| Extracted page text data |

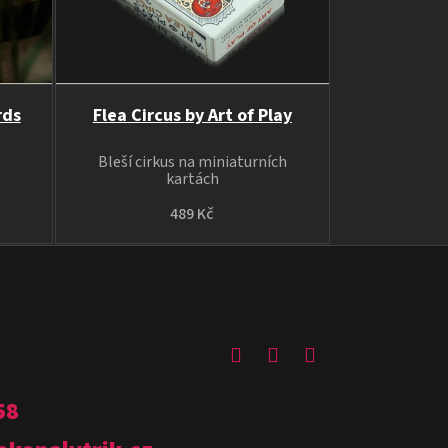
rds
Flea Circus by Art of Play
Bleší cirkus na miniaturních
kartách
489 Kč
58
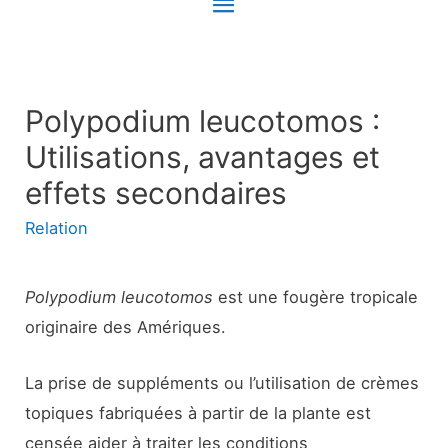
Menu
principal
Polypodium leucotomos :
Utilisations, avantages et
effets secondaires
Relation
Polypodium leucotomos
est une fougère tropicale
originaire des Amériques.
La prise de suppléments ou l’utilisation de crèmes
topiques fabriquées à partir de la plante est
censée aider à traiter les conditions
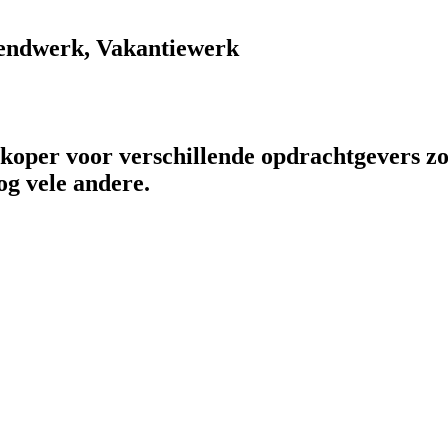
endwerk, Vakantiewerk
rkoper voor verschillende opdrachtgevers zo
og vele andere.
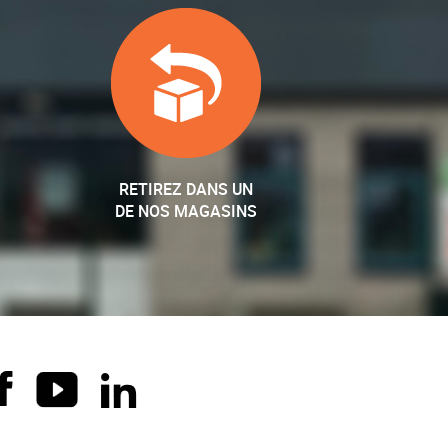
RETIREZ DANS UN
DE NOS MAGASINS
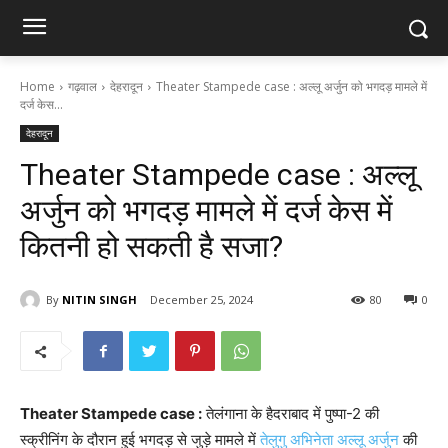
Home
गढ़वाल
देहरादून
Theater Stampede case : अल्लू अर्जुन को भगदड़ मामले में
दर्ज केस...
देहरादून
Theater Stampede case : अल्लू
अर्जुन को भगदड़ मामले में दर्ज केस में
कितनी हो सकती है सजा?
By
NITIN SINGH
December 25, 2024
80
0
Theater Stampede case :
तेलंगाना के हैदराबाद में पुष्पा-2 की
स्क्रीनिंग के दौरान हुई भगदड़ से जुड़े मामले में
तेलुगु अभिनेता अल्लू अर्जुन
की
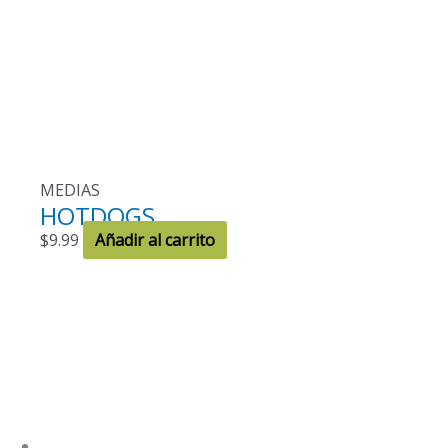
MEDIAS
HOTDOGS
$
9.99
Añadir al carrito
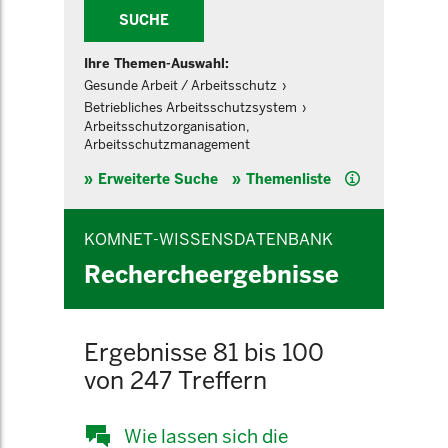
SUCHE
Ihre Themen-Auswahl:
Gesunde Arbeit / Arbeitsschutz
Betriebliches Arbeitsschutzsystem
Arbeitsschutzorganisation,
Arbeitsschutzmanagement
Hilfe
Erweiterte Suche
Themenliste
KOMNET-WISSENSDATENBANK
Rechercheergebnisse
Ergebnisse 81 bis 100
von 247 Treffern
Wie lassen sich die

--

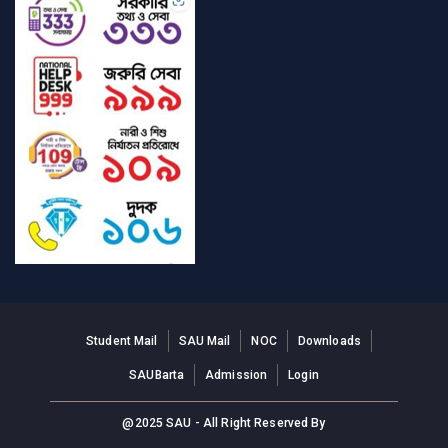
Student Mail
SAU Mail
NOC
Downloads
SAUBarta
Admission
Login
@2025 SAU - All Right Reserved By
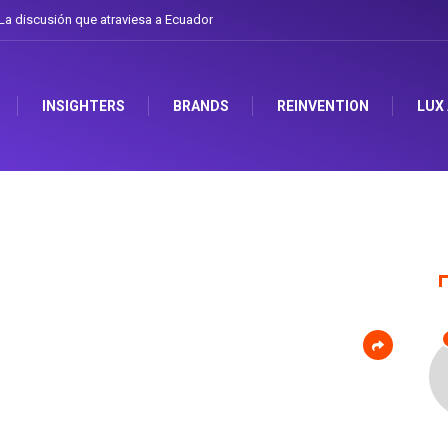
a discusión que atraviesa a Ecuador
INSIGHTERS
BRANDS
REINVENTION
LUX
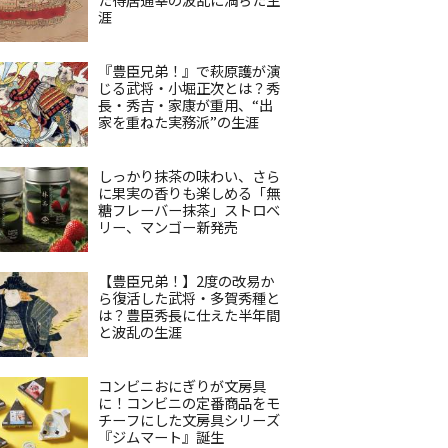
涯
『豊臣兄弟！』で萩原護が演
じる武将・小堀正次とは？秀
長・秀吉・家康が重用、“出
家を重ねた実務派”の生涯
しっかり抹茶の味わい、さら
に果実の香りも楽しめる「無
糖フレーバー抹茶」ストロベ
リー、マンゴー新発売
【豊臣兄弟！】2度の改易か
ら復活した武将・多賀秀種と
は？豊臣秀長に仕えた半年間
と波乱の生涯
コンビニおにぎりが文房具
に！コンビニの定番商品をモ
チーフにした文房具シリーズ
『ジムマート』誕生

| Aim of the exercise |
There is a run of lines above from the one with "Rechercheergebnisse" to the one with "Wie lassen sich die"; print exactly that run, both ends included, and nothing else.

| Problem solution |
Rechercheergebnisse
Ergebnisse 81 bis 100
von 247 Treffern
Wie lassen sich die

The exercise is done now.